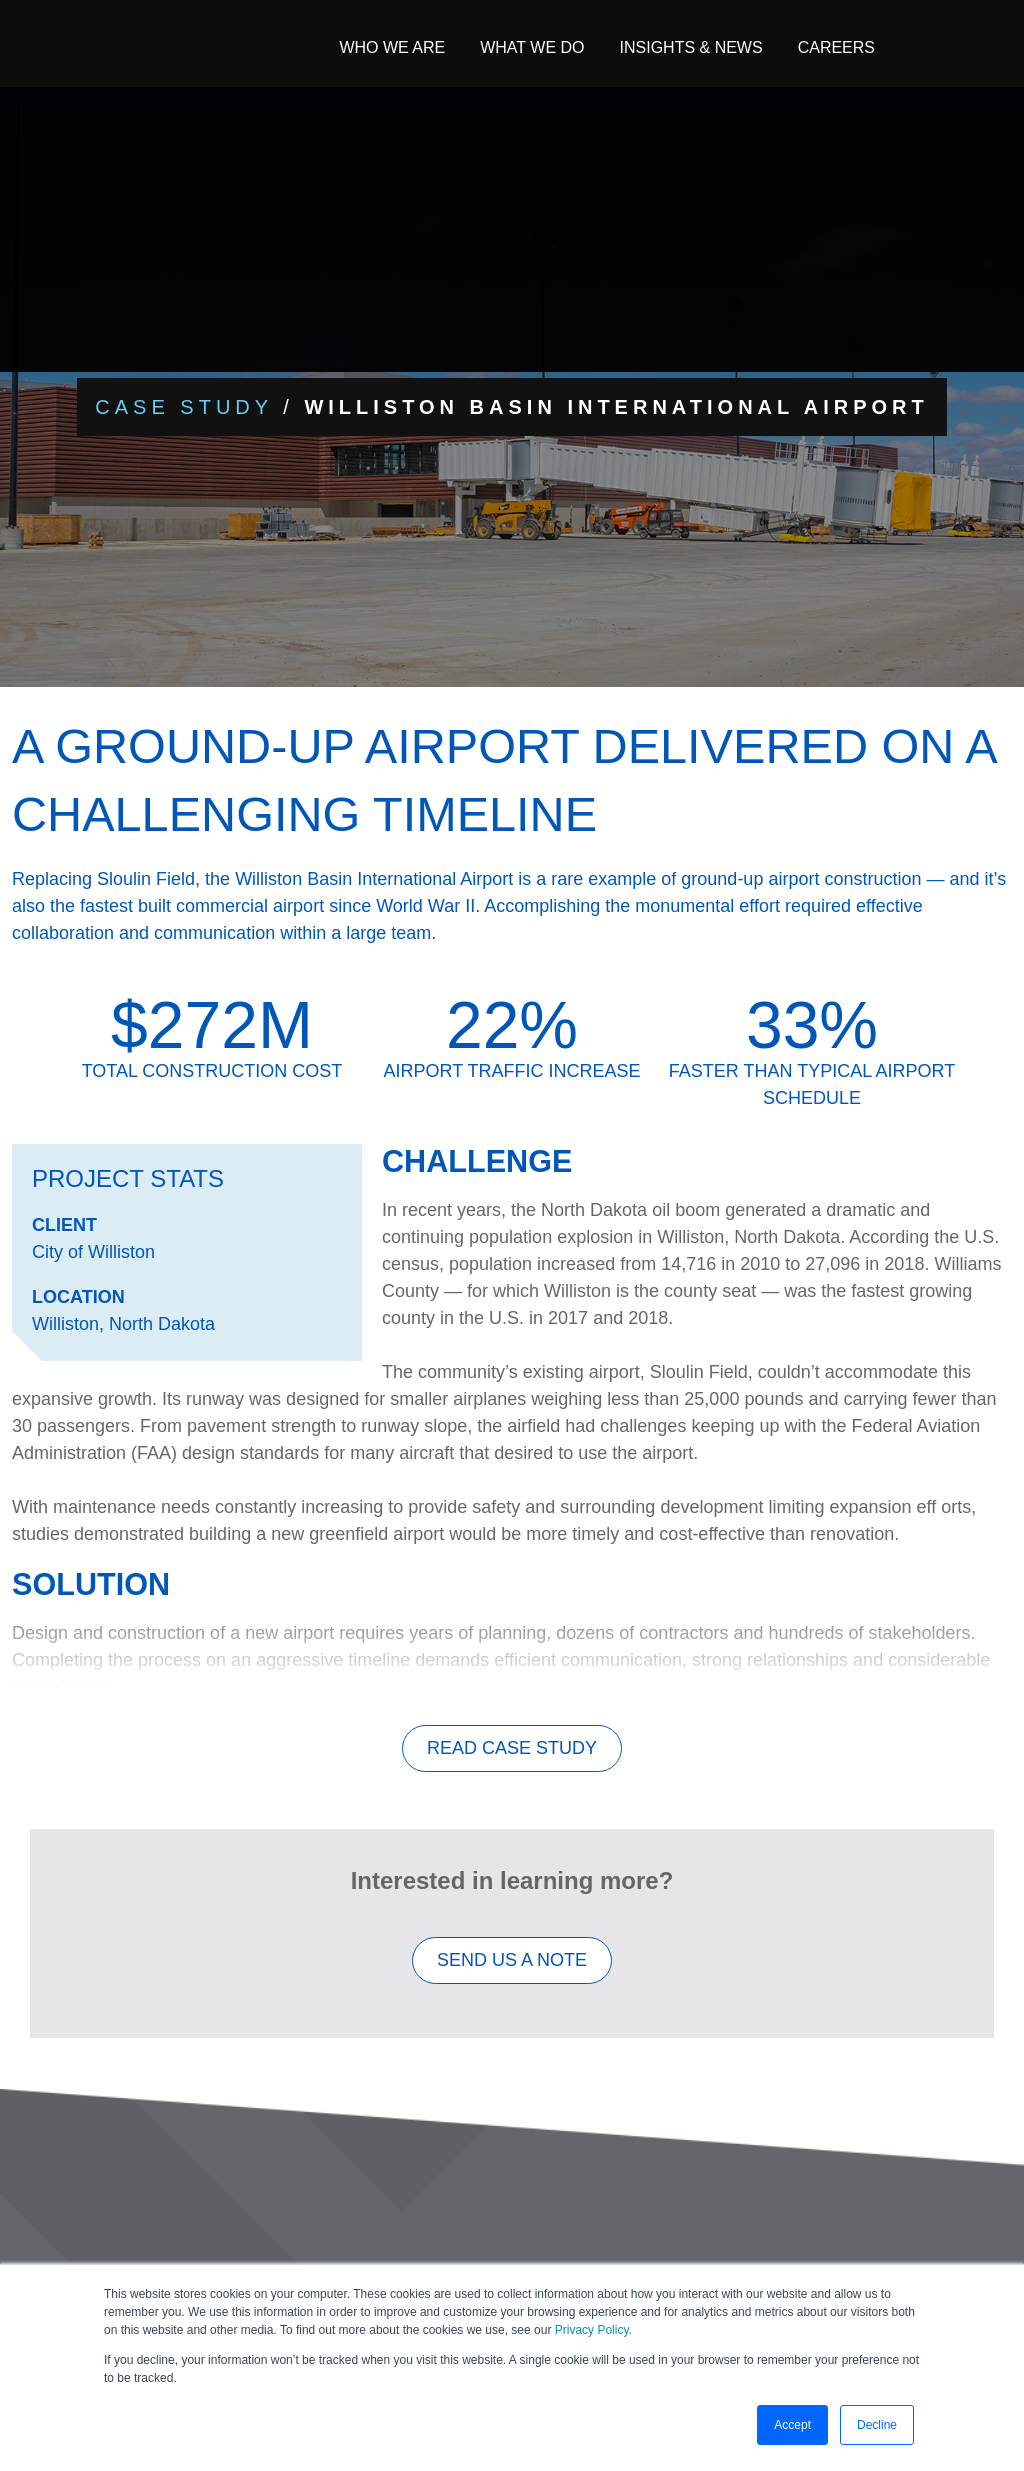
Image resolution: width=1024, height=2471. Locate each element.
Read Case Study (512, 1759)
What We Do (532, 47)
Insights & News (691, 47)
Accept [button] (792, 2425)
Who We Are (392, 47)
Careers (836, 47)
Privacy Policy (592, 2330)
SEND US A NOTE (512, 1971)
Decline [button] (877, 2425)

^^^^^^^^

» **TASK TO CARRY OUT**
All of the records above should be written out exactly, with the pictures left out.

» **OUTPUT BELOW**
Image resolution: width=1024, height=2471. Locate each element.
Read Case Study (512, 1759)
What We Do (532, 47)
Insights & News (691, 47)
Accept [button] (792, 2425)
Who We Are (392, 47)
Careers (836, 47)
Privacy Policy (592, 2330)
SEND US A NOTE (512, 1971)
Decline [button] (877, 2425)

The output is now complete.